The architecture is intentionally layered and compositional. No single heuristic or model is trusted alone for high-stakes fraud decisions.


Runtime composition

Bootstrapping and application composition

Primary composition happens in main.py:

  • FastAPI app creation
  • CORS policy setup for local web and extension clients
  • middleware registration
  • SQLAlchemy metadata bootstrap
  • registration of domain routers from all subsystems

Main runtime traits:

  • event-loop policy compatibility for Windows is explicitly configured,
  • central logging is configured once at application startup,
  • middleware-based auth and logging runs before domain handlers,
  • the app acts as an orchestration shell, while domain logic remains in modules.

Shared infrastructure

database.py provides:

  • environment-driven SQLAlchemy engine construction,
  • pooled DB sessions,
  • shared declarative Base.

This module is the persistence root for every subsystem.


Shared data model and persistence strategy

The platform persists nearly all analysis requests and outputs. This provides auditability, explainability traceability, feedback-loop readiness, and analytics over time.

Core entity families

models.py defines data entities in these groups:

  1. Identity and credentials
  • users
  • api_keys
  1. Text analysis lifecycle
  • phishing_requests
  • phishing_analysis
  • sms_threat_results
  • email_threat_results
  • sms_feedback
  • email_feedback
  • confirmed_fraud_cases
  1. URL analysis lifecycle
  • url_analysis_requests
  • url_threat_results
  • url_feedback
  1. Voice analysis lifecycle
  • voice_requests
  • voice_analysis
  1. Attachment analysis lifecycle
  • attachment_requests
  • attachment_analysis
  1. Portal workspace state
  • portal_chats

Persistence design pattern used repeatedly

Most domains follow the same state-machine style lifecycle:

  1. Create a request row with processing status
  2. Execute pipeline
  3. Save structured prediction/result payloads
  4. Mark status as completed or failed

This pattern is visible across text, URL, voice, and attachment systems.

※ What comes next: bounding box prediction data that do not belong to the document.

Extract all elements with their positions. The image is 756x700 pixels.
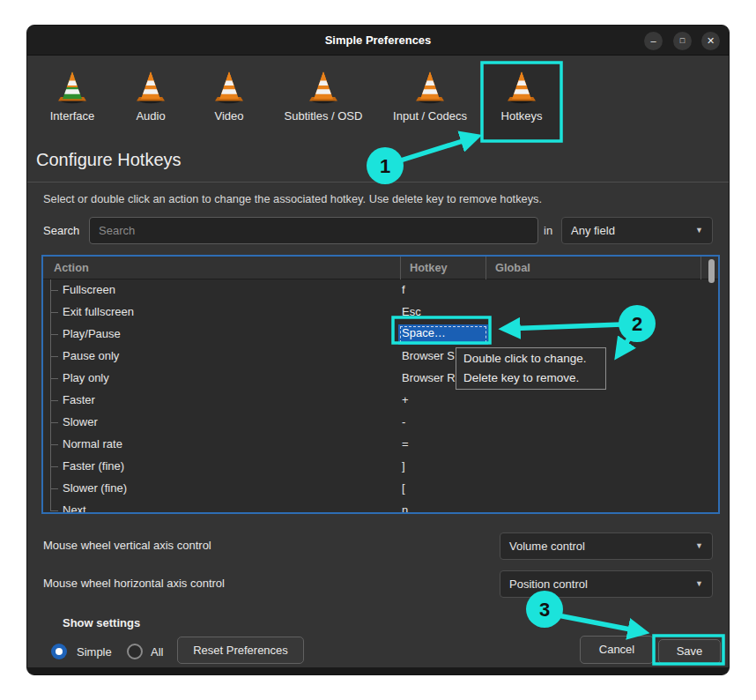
toolbar-item-video[interactable]: Video [185, 63, 273, 123]
tooltip-line-1: Double click to change. [463, 349, 598, 369]
action-cell: Slower (fine) [63, 481, 127, 495]
hotkey-cell: - [402, 415, 405, 428]
tree-branch-mark [50, 290, 58, 291]
action-cell: Exit fullscreen [63, 305, 134, 318]
action-cell: Faster [63, 393, 95, 406]
tree-branch-mark [50, 444, 58, 445]
toolbar-item-label: Input / Codecs [386, 109, 474, 123]
vlc-cone-audio-icon [131, 67, 170, 106]
show-settings-label: Show settings [63, 616, 140, 629]
vlc-cone-video-icon [210, 67, 248, 106]
toolbar-item-audio[interactable]: Audio [107, 63, 195, 123]
hotkey-cell: Browser R [402, 371, 456, 384]
window-bottom-edge [27, 667, 729, 674]
hotkey-cell: f [402, 283, 405, 296]
table-row[interactable]: Fullscreenf [43, 279, 718, 302]
search-input[interactable] [89, 217, 538, 244]
reset-preferences-button[interactable]: Reset Preferences [177, 637, 304, 664]
hotkeys-table[interactable]: Action Hotkey Global FullscreenfExit ful… [41, 255, 720, 514]
close-button-icon[interactable]: ✕ [701, 32, 720, 50]
chevron-down-icon: ▼ [695, 533, 703, 559]
minimize-button-icon[interactable]: – [644, 32, 663, 50]
vertical-scrollbar-thumb[interactable] [708, 259, 715, 283]
radio-all-label: All [151, 645, 163, 659]
table-row[interactable]: Normal rate= [43, 434, 718, 456]
table-header: Action Hotkey Global [43, 257, 718, 279]
table-row[interactable]: Play onlyBrowser R [43, 368, 718, 390]
toolbar-item-interface[interactable]: Interface [28, 63, 116, 123]
hotkey-cell: + [402, 393, 409, 406]
table-row[interactable]: Exit fullscreenEsc [43, 302, 718, 324]
hotkey-cell: n… [402, 503, 419, 514]
preferences-toolbar: Interface Audio Video Subtitles / OSD In… [27, 56, 729, 146]
hotkey-cell: ] [402, 459, 405, 473]
action-cell: Play/Pause [63, 327, 121, 340]
heading-separator [27, 182, 730, 182]
cancel-button[interactable]: Cancel [580, 636, 654, 664]
mouse-wheel-horizontal-label: Mouse wheel horizontal axis control [43, 577, 225, 590]
tree-branch-mark [50, 466, 58, 467]
column-header-hotkey[interactable]: Hotkey [400, 257, 448, 279]
preferences-dialog: Simple Preferences – □ ✕ Interface Audio… [26, 25, 730, 675]
hotkey-cell-selected: Space… [398, 324, 488, 345]
save-button[interactable]: Save [658, 639, 721, 664]
action-cell: Slower [63, 415, 98, 428]
table-row[interactable]: Faster (fine)] [43, 456, 718, 478]
hotkey-cell: [ [402, 481, 405, 495]
action-cell: Fullscreen [63, 283, 115, 296]
table-row[interactable]: Slower- [43, 412, 718, 434]
vlc-cone-input-icon [411, 67, 449, 106]
toolbar-item-label: Subtitles / OSD [279, 109, 367, 123]
search-field-dropdown[interactable]: Any field ▼ [561, 217, 713, 244]
chevron-down-icon: ▼ [695, 571, 703, 597]
tree-branch-mark [50, 334, 58, 335]
hotkeys-description: Select or double click an action to chan… [43, 192, 542, 205]
column-header-action[interactable]: Action [54, 257, 89, 279]
column-separator [700, 257, 701, 279]
window-title: Simple Preferences [27, 26, 729, 56]
column-header-global[interactable]: Global [485, 257, 700, 279]
tree-branch-mark [50, 422, 58, 423]
table-body: FullscreenfExit fullscreenEscPlay/PauseS… [43, 279, 718, 514]
mouse-wheel-horizontal-value: Position control [509, 577, 588, 591]
action-cell: Normal rate [63, 437, 122, 451]
toolbar-item-hotkeys[interactable]: Hotkeys [478, 63, 566, 123]
table-row[interactable]: Pause onlyBrowser S [43, 346, 718, 368]
tooltip-line-2: Delete key to remove. [463, 369, 598, 388]
tree-branch-mark [50, 356, 58, 357]
action-cell: Pause only [63, 349, 119, 362]
in-label: in [544, 224, 552, 237]
mouse-wheel-horizontal-dropdown[interactable]: Position control ▼ [500, 570, 713, 598]
toolbar-item-label: Interface [28, 109, 116, 123]
toolbar-item-subtitles-osd[interactable]: Subtitles / OSD [279, 63, 367, 123]
table-row[interactable]: Nextn… [43, 500, 718, 514]
hotkey-cell: Esc [402, 305, 421, 318]
table-row[interactable]: Play/PauseSpace… [43, 324, 718, 346]
table-row[interactable]: Faster+ [43, 390, 718, 412]
search-label: Search [43, 224, 79, 237]
action-cell: Next [63, 503, 86, 514]
hotkey-tooltip: Double click to change. Delete key to re… [456, 347, 606, 390]
toolbar-item-label: Audio [107, 109, 195, 123]
titlebar: Simple Preferences – □ ✕ [27, 26, 729, 56]
tree-branch-mark [50, 378, 58, 379]
hotkey-cell: Browser S [402, 349, 455, 362]
vlc-cone-interface-icon [53, 67, 92, 106]
radio-simple[interactable] [51, 644, 67, 659]
chevron-down-icon: ▼ [695, 218, 703, 243]
mouse-wheel-vertical-value: Volume control [509, 540, 585, 553]
vlc-cone-subtitles-icon [304, 67, 343, 106]
mouse-wheel-vertical-dropdown[interactable]: Volume control ▼ [500, 532, 713, 560]
tree-branch-mark [50, 510, 58, 511]
toolbar-item-label: Video [185, 109, 273, 123]
hotkey-cell: = [402, 437, 409, 451]
toolbar-item-label: Hotkeys [478, 109, 566, 123]
mouse-wheel-vertical-label: Mouse wheel vertical axis control [43, 539, 211, 552]
search-field-value: Any field [571, 224, 615, 237]
maximize-button-icon[interactable]: □ [673, 32, 692, 50]
screenshot-stage: Simple Preferences – □ ✕ Interface Audio… [0, 0, 756, 700]
table-row[interactable]: Slower (fine)[ [43, 478, 718, 500]
radio-all[interactable] [127, 644, 143, 659]
tree-branch-mark [50, 400, 58, 401]
toolbar-item-input-codecs[interactable]: Input / Codecs [386, 63, 474, 123]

Module-by-module architecture

1) auth module

Files:

  • auth/security.py
  • auth/router.py

Responsibility:

  • password hashing and verification,
  • JWT creation and validation,
  • cookie-oriented auth token handling,
  • principal extraction for request-scoped identity.

Security mechanics:

  • password hash flow uses SHA-256 pre-hashing plus bcrypt storage,
  • JWT supports typed tokens (access and refresh) with expiries,
  • helper methods support reading and validating token subject/type.

How it fits:

  • middleware and feature routers depend on auth output,
  • request identity propagates through request state.

2) api_keys module

Files:

  • api_keys/router.py

Responsibility:

  • user-scoped API key lifecycle management,
  • generation, masking, activation metadata, and reveal behavior.

Design behavior:

  • generated keys are unique and prefixed,
  • key records include expiry and revocation metadata,
  • key auth is supported in middleware and text paths.

How it fits:

  • complements cookie auth for automation or non-browser clients,
  • middleware resolves either bearer key flow or cookie flow.

3) middleware module

Files:

  • middleware/auth_logging.py
  • middleware/rate_limiter.py

Responsibility:

  • central request identity resolution,
  • auth context logging,
  • rate-limit enforcement with fail-open resilience.

Rate limiting model:

  • Redis-backed token bucket algorithm,
  • refill and consumption performed atomically,
  • request headers enriched with rate-limit telemetry.

Auth resolution behavior:

  • checks bearer API key path,
  • falls back to access-token cookie path,
  • attaches resolved identity to request state.

Why this matters:

  • domain modules stay focused on analysis logic,
  • cross-cutting concerns remain centralized.

4) portal module

Files:

  • portal/router.py

Responsibility:

  • persisted chat workspace state for portal clients.

Data model style:

  • chat metadata and message arrays are stored in portal_chats,
  • message payloads are serialized JSON,
  • user scoping is applied when identity is present.

Why it exists:

  • provides durable conversational context independent of analysis engines,
  • supports client-side session continuity.

5) text_analysis module

Core files:

  • text_analysis/pipeline.py
  • text_analysis/preprocessing.py
  • text_analysis/service.py
  • text_analysis/repository.py
  • text_analysis/threat_scoring.py
  • text_analysis/model_inference.py
  • text_analysis/embedding_service.py
  • text_analysis/llm_reasoner.py

Submodules:

  • text_analysis/email_analyzer/*
  • text_analysis/sms_analyzer/*

Architectural role

This is the highest-throughput fraud analysis subsystem for human messages. It combines deterministic preprocessing, model predictions, similarity retrieval, stylometry, weighted scoring, and optional LLM explanation.

Pipeline architecture

The SMS and email flows are not single-model predictions. They are orchestrated fusion pipelines:

  1. Normalize and sanitize text
  2. Extract structured cues (URLs, urgency, entities)
  3. Run semantic model inference
  4. Run stylometry risk estimator
  5. Run similarity retrieval over fraud memory vectors
  6. Fuse scores into risk, confidence, fraud type, and flags
  7. Optionally enhance explanation using LLM reasoner
  8. Persist result and intermediate payloads

Service-repository split

service.py orchestrates business flow and scoring composition. repository.py encapsulates DB writes/reads for request and threat-result entities.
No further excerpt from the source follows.